***** DATASET EXCERPTS
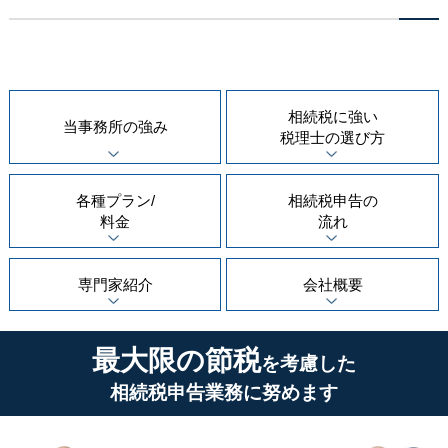
相続税に強い
当事務所の
強み
税理士の
選び方
各種プラン/
相続税申告の
料金
流れ
専門家紹介
会社概要
最大限の節税
を考慮した
相続税申告業務に努めます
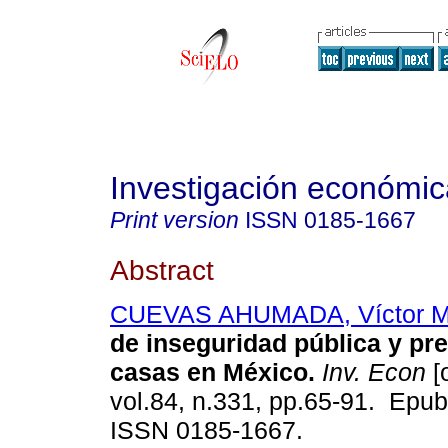
Investigación económic
Print version
ISSN
0185-1667
Abstract
CUEVAS AHUMADA, Víctor M
de inseguridad pública y pre
casas en México.
Inv. Econ
[
vol.84, n.331, pp.65-91. Epu
ISSN 0185-1667.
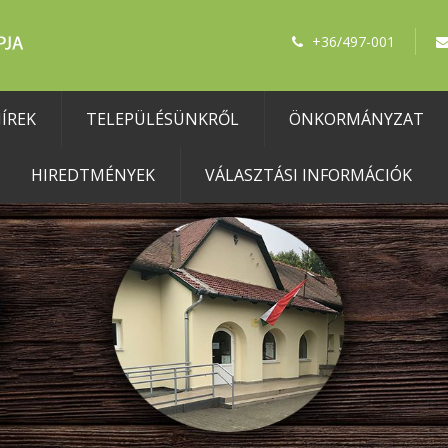
+36/497-001
ÍREK
TELEPÜLÉSÜNKRŐL
ÖNKORMÁNYZAT
HIREDTMÉNYEK
VÁLASZTÁSI INFORMÁCIÓK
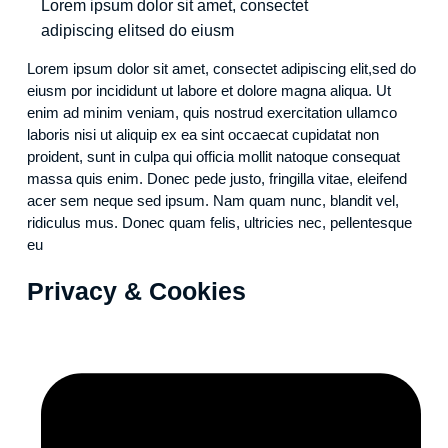
Lorem ipsum dolor sit amet, consectet
adipiscing elitsed do eiusm
Lorem ipsum dolor sit amet, consectet adipiscing elit,sed do
eiusm por incididunt ut labore et dolore magna aliqua. Ut
enim ad minim veniam, quis nostrud exercitation ullamco
laboris nisi ut aliquip ex ea sint occaecat cupidatat non
proident, sunt in culpa qui officia mollit natoque consequat
massa quis enim. Donec pede justo, fringilla vitae, eleifend
acer sem neque sed ipsum. Nam quam nunc, blandit vel,
ridiculus mus. Donec quam felis, ultricies nec, pellentesque
eu
Privacy & Cookies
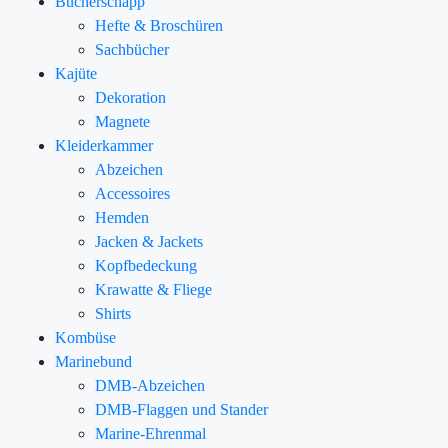
Bücherschapp
Hefte & Broschüren
Sachbücher
Kajüte
Dekoration
Magnete
Kleiderkammer
Abzeichen
Accessoires
Hemden
Jacken & Jackets
Kopfbedeckung
Krawatte & Fliege
Shirts
Kombüse
Marinebund
DMB-Abzeichen
DMB-Flaggen und Stander
Marine-Ehrenmal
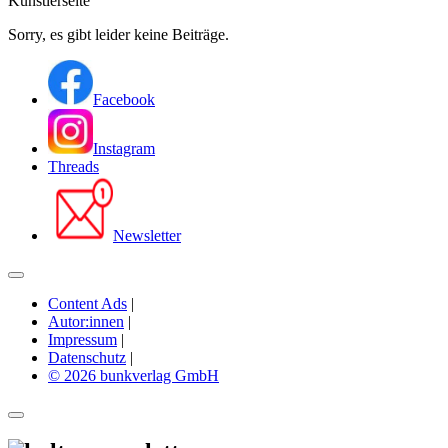
Künstlerseite
Sorry, es gibt leider keine Beiträge.
Facebook
Instagram
Threads
Newsletter
Content Ads
|
Autor:innen
|
Impressum
|
Datenschutz
|
© 2026 bunkverlag GmbH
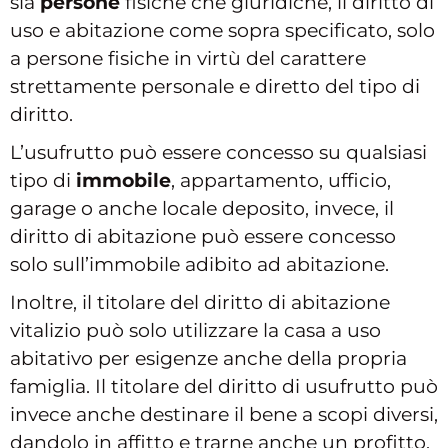
sia
persone
fisiche che giuridiche, il diritto di
uso e abitazione come sopra specificato, solo
a persone fisiche in virtù del carattere
strettamente personale e diretto del tipo di
diritto.
L’usufrutto può essere concesso su qualsiasi
tipo di
immobile
, appartamento, ufficio,
garage o anche locale deposito, invece, il
diritto di abitazione può essere concesso
solo sull’immobile adibito ad abitazione.
Inoltre, il titolare del diritto di abitazione
vitalizio può solo utilizzare la casa a uso
abitativo per esigenze anche della propria
famiglia. Il titolare del diritto di usufrutto può
invece anche destinare il bene a scopi diversi,
dandolo in affitto e trarne anche un profitto.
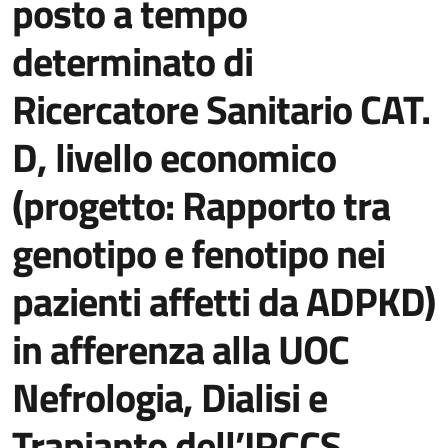
posto a tempo
determinato di
Ricercatore Sanitario CAT.
D, livello economico
(progetto: Rapporto tra
genotipo e fenotipo nei
pazienti affetti da ADPKD)
in afferenza alla UOC
Nefrologia, Dialisi e
Trapianto dell’IRCCS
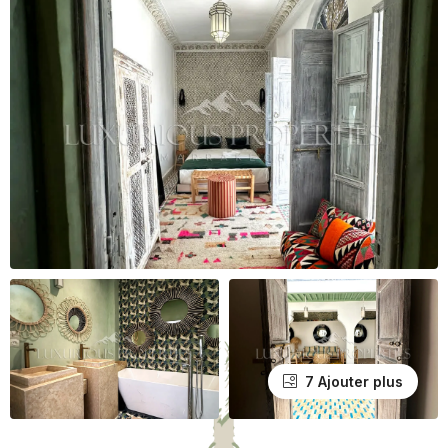
7 Ajouter plus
**********
WHAT TO WORK ON — Write down exactly the lines running from the line with "2026 bunkverlag GmbH" through the end of the material, both ends included, and none of the pictures.

EXPECTED ANSWER —
© 2026 bunkverlag GmbH
sia
persone
fisiche che giuridiche, il diritto di
uso e abitazione come sopra specificato, solo
a persone fisiche in virtù del carattere
strettamente personale e diretto del tipo di
diritto.
L’usufrutto può essere concesso su qualsiasi
tipo di
immobile
, appartamento, ufficio,
garage o anche locale deposito, invece, il
diritto di abitazione può essere concesso
solo sull’immobile adibito ad abitazione.
Inoltre, il titolare del diritto di abitazione
vitalizio può solo utilizzare la casa a uso
abitativo per esigenze anche della propria
famiglia. Il titolare del diritto di usufrutto può
invece anche destinare il bene a scopi diversi,
dandolo in affitto e trarne anche un profitto.
posto a tempo
determinato di
Ricercatore Sanitario CAT.
D, livello economico
(progetto: Rapporto tra
genotipo e fenotipo nei
pazienti affetti da ADPKD)
in afferenza alla UOC
Nefrologia, Dialisi e
Trapianto dell’IRCCS
7 Ajouter plus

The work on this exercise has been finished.